Italian Graffiti – Percorsi italiani nella (s)memoria cinematografica collettiva a cura di Massimiliano Schiavoni
La battaglia di El Alamein, per quanto dimenticata (rimossa?) dalla memoria storica nazionale, costituisce però un soggetto cinematografico che ritorna in epoche diverse della nostra produzione. Solo di pochi anni fa è il buon film di Enzo Monteleone, El Alamein – La linea del fuoco (2002), forse il più fedele allo spirito livido e decadente di una guerra combattuta in mezzo al paesaggio più ostile possibile, ovvero in mezzo all’assenza. Assenza dello stesso paesaggio, di coordinate spaziali determinate. Assenza di un nemico, che riesce quasi miracolosamente a nascondersi nel deserto, dove teoricamente ci si può nascondere solo dietro la linea dell’orizzonte visivo. In ultima analisi, assenza di se stessi, poiché in tale paesaggio, e agli sgoccioli di una guerra persa, si smarrisce anche il senso ultimo della propria esistenza. Ritrovarsi soldati sperduti nel deserto, senza combattere, senza acqua e cibo, ad aspettare più o meno niente, origina una totale alienazione del proprio ruolo sociale e del peso specifico esistenziale.
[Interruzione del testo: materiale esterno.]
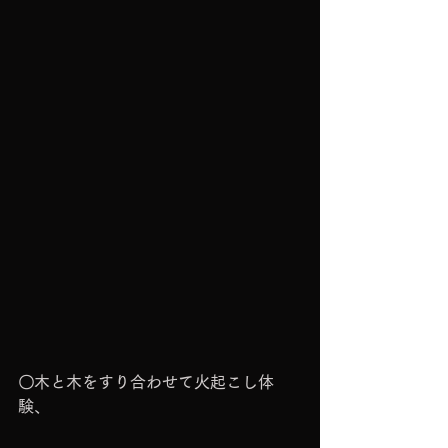
〇木と木をすり合わせて火起こし体
験、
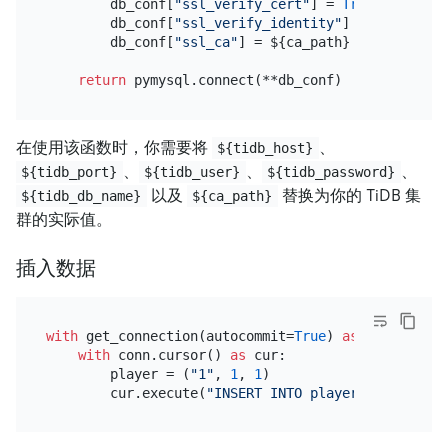
        db_conf[
"ssl_verify_cert"
] = 
True
        db_conf[
"ssl_verify_identity"
] = 
True
        db_conf[
"ssl_ca"
] = ${ca_path}

return
在使用该函数时，你需要将
、
${tidb_host}
、
、
、
${tidb_port}
${tidb_user}
${tidb_password}
以及
替换为你的 TiDB 集
${tidb_db_name}
${ca_path}
群的实际值。
插入数据
with
 get_connection(autocommit=
True
) 
as
 conn:

with
 conn.cursor() 
as
 cur:

        player = (
"1"
, 
1
, 
1
)

        cur.execute(
"INSERT INTO players (id, coin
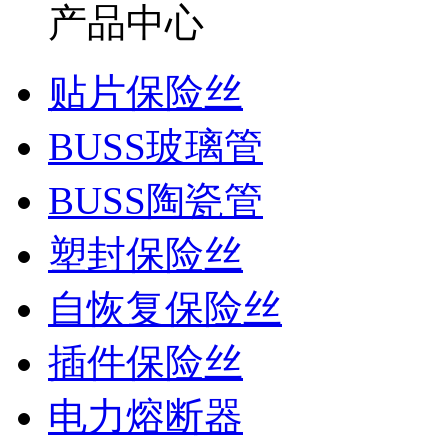
产品中心
贴片保险丝
BUSS玻璃管
BUSS陶瓷管
塑封保险丝
自恢复保险丝
插件保险丝
电力熔断器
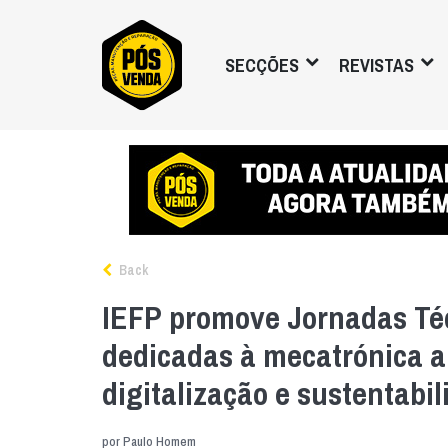
SECÇÕES
REVISTAS
Back
IEFP promove Jornadas Té
dedicadas à mecatrónica a
digitalização e sustentabi
por
Paulo Homem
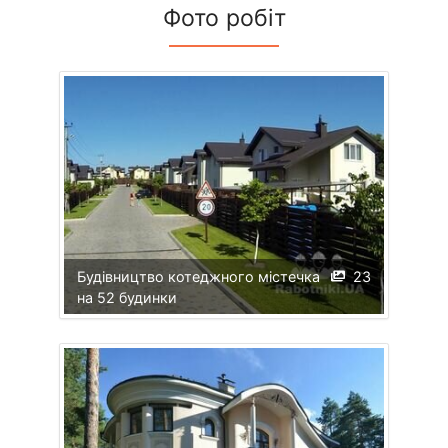
Фото робіт
Будівництво котеджного містечка
23
на 52 будинки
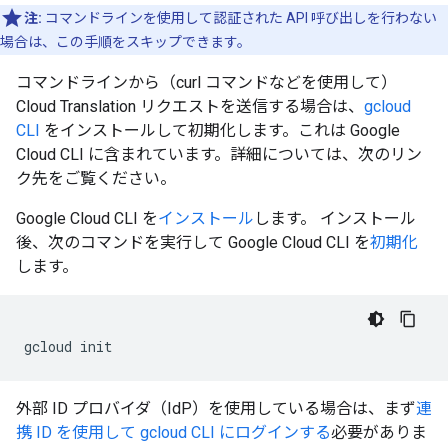
注:
コマンドラインを使用して認証された API 呼び出しを行わない
場合は、この手順をスキップできます。
コマンドラインから（curl コマンドなどを使用して）
Cloud Translation リクエストを送信する場合は、
gcloud
CLI
をインストールして初期化します。これは Google
Cloud CLI に含まれています。詳細については、次のリン
ク先をご覧ください。
Google Cloud CLI を
インストール
します。 インストール
後、次のコマンドを実行して Google Cloud CLI を
初期化
します。
gcloud
init
外部 ID プロバイダ（IdP）を使用している場合は、まず
連
携 ID を使用して gcloud CLI にログインする
必要がありま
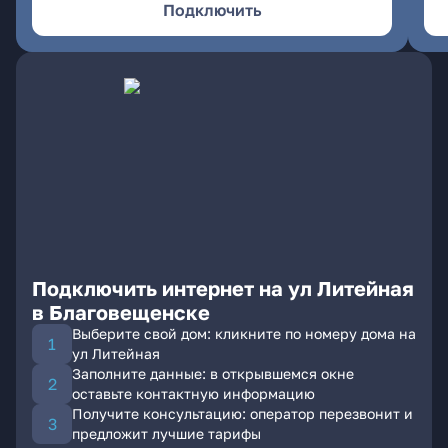
Подключить
Подключить интернет на ул Литейная
в Благовещенске
Выберите свой дом: кликните по номеру дома на
ул Литейная
Заполните данные: в открывшемся окне
оставьте контактную информацию
Получите консультацию: оператор перезвонит и
предложит лучшие тарифы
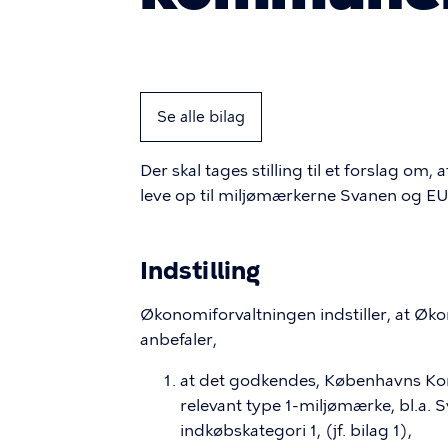
Se alle bilag
Der skal tages stilling til et forslag 
leve op til miljømærkerne Svanen og EU
Indstilling
Økonomiforvaltningen indstiller, at Ø
anbefaler,
at det godkendes,
Københavns Kom
relevant type 1-miljømærke, bl.a.
indkøbskategori 1, (jf. bilag 1),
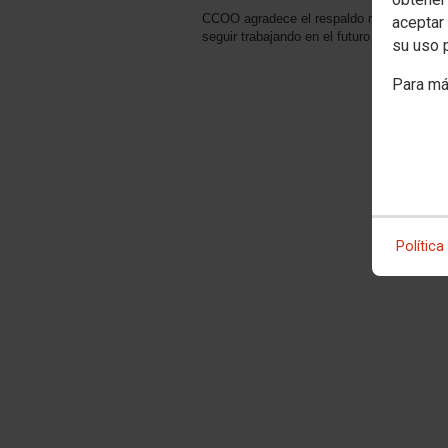
CCOO agradece el respaldo recibido y reco
aceptar 
seguir trabajando en el futuro que ahora 
su uso 
Para má
Política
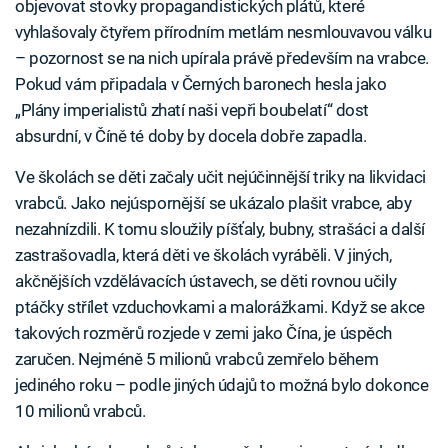
objevovat stovky propagandistických plátů, které
vyhlašovaly čtyřem přírodním metlám nesmlouvavou válku
– pozornost se na nich upírala právě především na vrabce.
Pokud vám připadala v Černých baronech hesla jako
„Plány imperialistů zhatí naši vepři boubelatí“ dost
absurdní, v Číně té doby by docela dobře zapadla.
Ve školách se děti začaly učit nejúčinnější triky na likvidaci
vrabců. Jako nejúspornější se ukázalo plašit vrabce, aby
nezahnízdili. K tomu sloužily píšťaly, bubny, strašáci a další
zastrašovadla, která děti ve školách vyráběli. V jiných,
akčnějších vzdělávacích ústavech, se děti rovnou učily
ptáčky střílet vzduchovkami a malorážkami. Když se akce
takových rozměrů rozjede v zemi jako Čína, je úspěch
zaručen. Nejméně 5 milionů vrabců zemřelo během
jediného roku – podle jiných údajů to možná bylo dokonce
10 milionů vrabců.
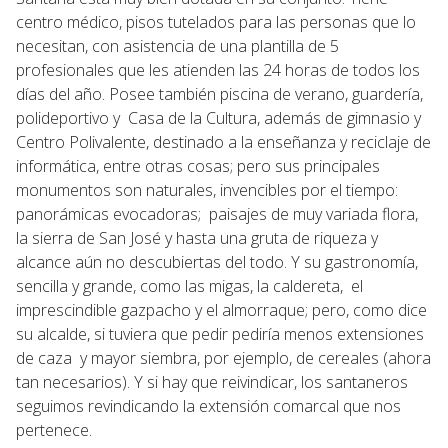
centro médico, pisos tutelados para las personas que lo
necesitan, con asistencia de una plantilla de 5
profesionales que les atienden las 24 horas de todos los
días del año. Posee también piscina de verano, guardería,
polideportivo y Casa de la Cultura, además de gimnasio y
Centro Polivalente, destinado a la enseñanza y reciclaje de
informática, entre otras cosas; pero sus principales
monumentos son naturales, invencibles por el tiempo:
panorámicas evocadoras; paisajes de muy variada flora,
la sierra de San José y hasta una gruta de riqueza y
alcance aún no descubiertas del todo. Y su gastronomía,
sencilla y grande, como las migas, la caldereta, el
imprescindible gazpacho y el almorraque; pero, como dice
su alcalde, si tuviera que pedir pediría menos extensiones
de caza y mayor siembra, por ejemplo, de cereales (ahora
tan necesarios). Y si hay que reivindicar, los santaneros
seguimos revindicando la extensión comarcal que nos
pertenece.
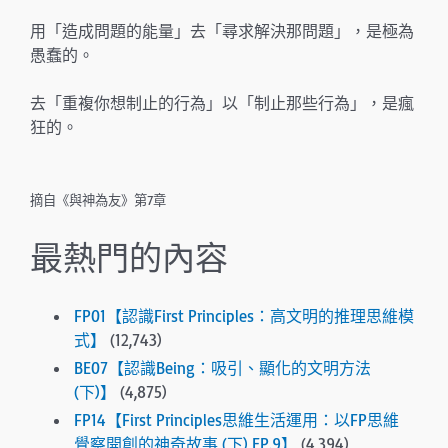
用「造成問題的能量」去「尋求解決那問題」，是極為
愚蠢的。
去「重複你想制止的行為」以「制止那些行為」，是瘋
狂的。
摘自《與神為友》第7章
最熱門的內容
FP01【認識First Principles：高文明的推理思維模
式】
(12,743)
BE07【認識Being：吸引、顯化的文明方法
(下)】
(4,875)
FP14【First Principles思維生活運用：以FP思維
覺察開創的神奇故事 (下) EP.9】
(4,394)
Monteleone racconta El Alamein secondo tali coordinate, e in più momenti sembra rifarsi a El Alamein, deserto di gloria di Guido Malatesta, recuperato in dvd dal 9 maggio per Medusa. Opera povera, scombinata, a conti fatti infelice e sconnessa, che però condivide col più recente film omologo un simile spirito umanitario, quantomeno nel suo sviluppo centrale. Malatesta parte da scelte rozze e rigide: un racconto esemplare, che con progressioni psicologiche tagliate con l’accetta trasforma didascalicamente un giovane e disimpegnato bellimbusto in un soldato obbediente e colmo di senso patrio. E per il buon peso, non manca una storia d’amore interrazziale tra soldato italiano e donna britannica, per sposare alla bell’e meglio una “tesi” pacifista. Questa è la cornice (incipit e finale) del film, girata oltretutto in un’ambientazione incongrua che sa tanto di Dolce Vita anni Cinquanta, poco credibile come paesaggio umano e sociale dell’ultima era fascista. Nel mezzo troviamo un racconto di guerra che evidenzia nettamente le ristrettezze produttive, ma che al contempo sposa uno sguardo asciutto e in fin dei conti poco glorificante sui lunghi giorni di guerra. Sparisce l’invasivo commento musicale dell’incipit, e il contrappunto sonoro è tutto affidato ai silenzi e rumori del deserto. I passi dei soldati, le loro giornate una uguale all’altra in attesa di una guerra che li ha dimenticati, le esplosioni improvvise, i carri armati. Poi di nuovo il silenzio. Certo, non mancano i dialoghi stentorei in cui la gloria del soldato italiano è sottolineata con insistenza, ma si avverte anche uno smarrimento che, ancor più teso verso l’esistenzialismo metafisico, è quello rintracciabile in Il deserto dei tartari di Dino Buzzati. Le scene di battaglia sono un patchwork di footage, riprese di esercitazioni militari e brani girati da Malatesta, scelte dovute più a povertà di budget che a ispirate contaminazioni estetiche. Ma si deve pur dare atto a Malatesta di portarci letteralmente dentro la battaglia, con notevoli azzardi stilistici come le soggettive dei soldati schiacciati dai carri armati. In pratica, alcuni singoli elementi sono più forti della loro somma. Si smorza così anche l’inespressività di un cast tutto assemblato di “seconde linee” (Gabriele Tinti, Rossana Rory, Livio Lorenzon, con la parziale eccezione di Fausto Tozzi), poiché si avverte sottotraccia il tentativo di un racconto in fuga dalla retorica richiesta o imposta.